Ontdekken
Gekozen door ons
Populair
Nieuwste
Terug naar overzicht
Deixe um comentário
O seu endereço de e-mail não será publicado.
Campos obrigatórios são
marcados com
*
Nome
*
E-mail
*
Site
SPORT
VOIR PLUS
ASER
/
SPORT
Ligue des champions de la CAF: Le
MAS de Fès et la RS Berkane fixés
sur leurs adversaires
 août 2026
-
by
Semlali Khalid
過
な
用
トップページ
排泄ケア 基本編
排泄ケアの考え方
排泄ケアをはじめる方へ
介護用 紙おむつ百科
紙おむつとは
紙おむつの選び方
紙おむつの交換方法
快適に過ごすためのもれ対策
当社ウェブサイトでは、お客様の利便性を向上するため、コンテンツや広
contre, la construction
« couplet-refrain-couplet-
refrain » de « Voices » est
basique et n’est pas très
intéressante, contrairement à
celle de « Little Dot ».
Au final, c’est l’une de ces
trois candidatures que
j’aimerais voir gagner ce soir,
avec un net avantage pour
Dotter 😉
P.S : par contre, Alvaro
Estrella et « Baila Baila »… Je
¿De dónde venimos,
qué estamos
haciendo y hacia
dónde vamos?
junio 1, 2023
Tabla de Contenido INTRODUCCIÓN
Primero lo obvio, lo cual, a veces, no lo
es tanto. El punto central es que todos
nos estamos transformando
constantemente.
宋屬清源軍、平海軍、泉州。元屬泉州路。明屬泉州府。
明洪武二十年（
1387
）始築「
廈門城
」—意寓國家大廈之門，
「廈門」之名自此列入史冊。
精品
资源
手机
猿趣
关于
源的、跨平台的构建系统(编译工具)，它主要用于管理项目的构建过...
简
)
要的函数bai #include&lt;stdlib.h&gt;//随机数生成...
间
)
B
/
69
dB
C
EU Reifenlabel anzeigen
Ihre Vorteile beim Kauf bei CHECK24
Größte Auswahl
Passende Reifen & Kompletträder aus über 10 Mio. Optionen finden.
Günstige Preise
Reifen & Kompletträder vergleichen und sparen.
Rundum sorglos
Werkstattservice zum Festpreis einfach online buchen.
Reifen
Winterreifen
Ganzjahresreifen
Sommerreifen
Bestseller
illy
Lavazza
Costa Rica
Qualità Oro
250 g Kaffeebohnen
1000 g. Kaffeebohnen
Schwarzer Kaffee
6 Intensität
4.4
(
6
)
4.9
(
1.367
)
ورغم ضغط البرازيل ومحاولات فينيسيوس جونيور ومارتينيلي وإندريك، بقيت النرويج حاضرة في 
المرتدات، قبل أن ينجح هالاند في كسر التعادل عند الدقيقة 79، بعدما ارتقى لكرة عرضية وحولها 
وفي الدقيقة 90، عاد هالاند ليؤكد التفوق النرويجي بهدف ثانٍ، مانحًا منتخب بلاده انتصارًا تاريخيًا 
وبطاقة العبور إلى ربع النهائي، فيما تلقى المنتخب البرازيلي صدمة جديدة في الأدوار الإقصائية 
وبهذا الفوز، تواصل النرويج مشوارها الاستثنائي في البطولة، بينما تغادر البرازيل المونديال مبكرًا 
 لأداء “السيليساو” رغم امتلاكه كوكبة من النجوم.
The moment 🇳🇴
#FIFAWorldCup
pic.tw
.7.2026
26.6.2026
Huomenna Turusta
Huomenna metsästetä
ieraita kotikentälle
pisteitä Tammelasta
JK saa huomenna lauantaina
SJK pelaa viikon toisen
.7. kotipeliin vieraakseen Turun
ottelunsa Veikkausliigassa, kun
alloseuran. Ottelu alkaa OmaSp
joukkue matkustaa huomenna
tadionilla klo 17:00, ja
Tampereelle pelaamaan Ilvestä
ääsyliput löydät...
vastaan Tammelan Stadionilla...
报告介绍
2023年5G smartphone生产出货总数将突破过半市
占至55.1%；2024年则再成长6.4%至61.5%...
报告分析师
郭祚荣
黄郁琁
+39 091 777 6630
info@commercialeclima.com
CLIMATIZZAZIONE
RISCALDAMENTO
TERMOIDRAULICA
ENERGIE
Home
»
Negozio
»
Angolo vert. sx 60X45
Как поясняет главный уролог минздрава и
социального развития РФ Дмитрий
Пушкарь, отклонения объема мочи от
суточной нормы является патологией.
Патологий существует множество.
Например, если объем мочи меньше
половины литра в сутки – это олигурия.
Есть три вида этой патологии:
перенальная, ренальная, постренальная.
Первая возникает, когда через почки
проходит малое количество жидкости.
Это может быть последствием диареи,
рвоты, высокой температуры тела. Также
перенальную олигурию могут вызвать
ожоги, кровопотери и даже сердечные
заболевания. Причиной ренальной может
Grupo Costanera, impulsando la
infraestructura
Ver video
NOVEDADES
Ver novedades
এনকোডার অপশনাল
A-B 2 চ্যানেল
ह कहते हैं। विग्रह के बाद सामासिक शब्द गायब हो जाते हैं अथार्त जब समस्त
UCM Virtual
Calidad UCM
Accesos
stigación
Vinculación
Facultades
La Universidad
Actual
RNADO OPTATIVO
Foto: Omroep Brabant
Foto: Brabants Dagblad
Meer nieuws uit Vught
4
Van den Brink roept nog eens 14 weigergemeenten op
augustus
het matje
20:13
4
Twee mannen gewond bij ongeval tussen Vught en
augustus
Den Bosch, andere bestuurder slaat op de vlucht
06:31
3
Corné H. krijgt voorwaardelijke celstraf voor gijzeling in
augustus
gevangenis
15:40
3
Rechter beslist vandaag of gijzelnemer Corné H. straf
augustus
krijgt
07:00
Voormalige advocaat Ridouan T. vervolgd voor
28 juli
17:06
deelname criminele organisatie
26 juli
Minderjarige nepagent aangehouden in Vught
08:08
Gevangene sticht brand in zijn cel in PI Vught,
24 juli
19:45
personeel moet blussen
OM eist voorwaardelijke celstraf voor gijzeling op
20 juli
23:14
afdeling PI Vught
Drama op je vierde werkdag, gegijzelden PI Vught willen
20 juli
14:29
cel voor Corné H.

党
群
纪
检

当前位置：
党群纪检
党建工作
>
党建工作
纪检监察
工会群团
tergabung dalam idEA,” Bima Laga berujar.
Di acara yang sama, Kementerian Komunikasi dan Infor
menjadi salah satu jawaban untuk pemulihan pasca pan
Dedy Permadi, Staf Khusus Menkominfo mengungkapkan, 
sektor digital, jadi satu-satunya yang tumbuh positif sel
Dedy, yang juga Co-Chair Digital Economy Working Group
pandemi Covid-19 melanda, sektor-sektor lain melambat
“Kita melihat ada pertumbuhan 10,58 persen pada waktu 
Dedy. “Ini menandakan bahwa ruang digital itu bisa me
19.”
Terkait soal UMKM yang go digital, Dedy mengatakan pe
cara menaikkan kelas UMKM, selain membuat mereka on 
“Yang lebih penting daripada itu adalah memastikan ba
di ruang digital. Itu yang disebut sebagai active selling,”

____________________

## WORK TO BE COMPLETED
Your response must repeat the entries above exactly, in full.

## RESULT BELOW
Ontdekken
Gekozen door ons
Populair
Nieuwste
Terug naar overzicht
Deixe um comentário
O seu endereço de e-mail não será publicado.
Campos obrigatórios são
marcados com
*
Nome
*
E-mail
*
Site
SPORT
VOIR PLUS
ASER
/
SPORT
Ligue des champions de la CAF: Le
MAS de Fès et la RS Berkane fixés
sur leurs adversaires
 août 2026
-
by
Semlali Khalid
過
な
用
トップページ
排泄ケア 基本編
排泄ケアの考え方
排泄ケアをはじめる方へ
介護用 紙おむつ百科
紙おむつとは
紙おむつの選び方
紙おむつの交換方法
快適に過ごすためのもれ対策
当社ウェブサイトでは、お客様の利便性を向上するため、コンテンツや広
contre, la construction
« couplet-refrain-couplet-
refrain » de « Voices » est
basique et n’est pas très
intéressante, contrairement à
celle de « Little Dot ».
Au final, c’est l’une de ces
trois candidatures que
j’aimerais voir gagner ce soir,
avec un net avantage pour
Dotter 😉
P.S : par contre, Alvaro
Estrella et « Baila Baila »… Je
¿De dónde venimos,
qué estamos
haciendo y hacia
dónde vamos?
junio 1, 2023
Tabla de Contenido INTRODUCCIÓN
Primero lo obvio, lo cual, a veces, no lo
es tanto. El punto central es que todos
nos estamos transformando
constantemente.
宋屬清源軍、平海軍、泉州。元屬泉州路。明屬泉州府。
明洪武二十年（
1387
）始築「
廈門城
」—意寓國家大廈之門，
「廈門」之名自此列入史冊。
精品
资源
手机
猿趣
关于
源的、跨平台的构建系统(编译工具)，它主要用于管理项目的构建过...
简
)
要的函数bai #include&lt;stdlib.h&gt;//随机数生成...
间
)
B
/
69
dB
C
EU Reifenlabel anzeigen
Ihre Vorteile beim Kauf bei CHECK24
Größte Auswahl
Passende Reifen & Kompletträder aus über 10 Mio. Optionen finden.
Günstige Preise
Reifen & Kompletträder vergleichen und sparen.
Rundum sorglos
Werkstattservice zum Festpreis einfach online buchen.
Reifen
Winterreifen
Ganzjahresreifen
Sommerreifen
Bestseller
illy
Lavazza
Costa Rica
Qualità Oro
250 g Kaffeebohnen
1000 g. Kaffeebohnen
Schwarzer Kaffee
6 Intensität
4.4
(
6
)
4.9
(
1.367
)
ورغم ضغط البرازيل ومحاولات فينيسيوس جونيور ومارتينيلي وإندريك، بقيت النرويج حاضرة في 
المرتدات، قبل أن ينجح هالاند في كسر التعادل عند الدقيقة 79، بعدما ارتقى لكرة عرضية وحولها 
وفي الدقيقة 90، عاد هالاند ليؤكد التفوق النرويجي بهدف ثانٍ، مانحًا منتخب بلاده انتصارًا تاريخيًا 
وبطاقة العبور إلى ربع النهائي، فيما تلقى المنتخب البرازيلي صدمة جديدة في الأدوار الإقصائية 
وبهذا الفوز، تواصل النرويج مشوارها الاستثنائي في البطولة، بينما تغادر البرازيل المونديال مبكرًا 
 لأداء “السيليساو” رغم امتلاكه كوكبة من النجوم.
The moment 🇳🇴
#FIFAWorldCup
pic.tw
.7.2026
26.6.2026
Huomenna Turusta
Huomenna metsästetä
ieraita kotikentälle
pisteitä Tammelasta
JK saa huomenna lauantaina
SJK pelaa viikon toisen
.7. kotipeliin vieraakseen Turun
ottelunsa Veikkausliigassa, kun
alloseuran. Ottelu alkaa OmaSp
joukkue matkustaa huomenna
tadionilla klo 17:00, ja
Tampereelle pelaamaan Ilvestä
ääsyliput löydät...
vastaan Tammelan Stadionilla...
报告介绍
2023年5G smartphone生产出货总数将突破过半市
占至55.1%；2024年则再成长6.4%至61.5%...
报告分析师
郭祚荣
黄郁琁
+39 091 777 6630
info@commercialeclima.com
CLIMATIZZAZIONE
RISCALDAMENTO
TERMOIDRAULICA
ENERGIE
Home
»
Negozio
»
Angolo vert. sx 60X45
Как поясняет главный уролог минздрава и
социального развития РФ Дмитрий
Пушкарь, отклонения объема мочи от
суточной нормы является патологией.
Патологий существует множество.
Например, если объем мочи меньше
половины литра в сутки – это олигурия.
Есть три вида этой патологии:
перенальная, ренальная, постренальная.
Первая возникает, когда через почки
проходит малое количество жидкости.
Это может быть последствием диареи,
рвоты, высокой температуры тела. Также
перенальную олигурию могут вызвать
ожоги, кровопотери и даже сердечные
заболевания. Причиной ренальной может
Grupo Costanera, impulsando la
infraestructura
Ver video
NOVEDADES
Ver novedades
এনকোডার অপশনাল
A-B 2 চ্যানেল
ह कहते हैं। विग्रह के बाद सामासिक शब्द गायब हो जाते हैं अथार्त जब समस्त
UCM Virtual
Calidad UCM
Accesos
stigación
Vinculación
Facultades
La Universidad
Actual
RNADO OPTATIVO
Foto: Omroep Brabant
Foto: Brabants Dagblad
Meer nieuws uit Vught
4
Van den Brink roept nog eens 14 weigergemeenten op
augustus
het matje
20:13
4
Twee mannen gewond bij ongeval tussen Vught en
augustus
Den Bosch, andere bestuurder slaat op de vlucht
06:31
3
Corné H. krijgt voorwaardelijke celstraf voor gijzeling in
augustus
gevangenis
15:40
3
Rechter beslist vandaag of gijzelnemer Corné H. straf
augustus
krijgt
07:00
Voormalige advocaat Ridouan T. vervolgd voor
28 juli
17:06
deelname criminele organisatie
26 juli
Minderjarige nepagent aangehouden in Vught
08:08
Gevangene sticht brand in zijn cel in PI Vught,
24 juli
19:45
personeel moet blussen
OM eist voorwaardelijke celstraf voor gijzeling op
20 juli
23:14
afdeling PI Vught
Drama op je vierde werkdag, gegijzelden PI Vught willen
20 juli
14:29
cel voor Corné H.

党
群
纪
检

当前位置：
党群纪检
党建工作
>
党建工作
纪检监察
工会群团
tergabung dalam idEA,” Bima Laga berujar.
Di acara yang sama, Kementerian Komunikasi dan Infor
menjadi salah satu jawaban untuk pemulihan pasca pan
Dedy Permadi, Staf Khusus Menkominfo mengungkapkan, 
sektor digital, jadi satu-satunya yang tumbuh positif sel
Dedy, yang juga Co-Chair Digital Economy Working Group
pandemi Covid-19 melanda, sektor-sektor lain melambat
“Kita melihat ada pertumbuhan 10,58 persen pada waktu 
Dedy. “Ini menandakan bahwa ruang digital itu bisa me
19.”
Terkait soal UMKM yang go digital, Dedy mengatakan pe
cara menaikkan kelas UMKM, selain membuat mereka on 
“Yang lebih penting daripada itu adalah memastikan ba
di ruang digital. Itu yang disebut sebagai active selling,”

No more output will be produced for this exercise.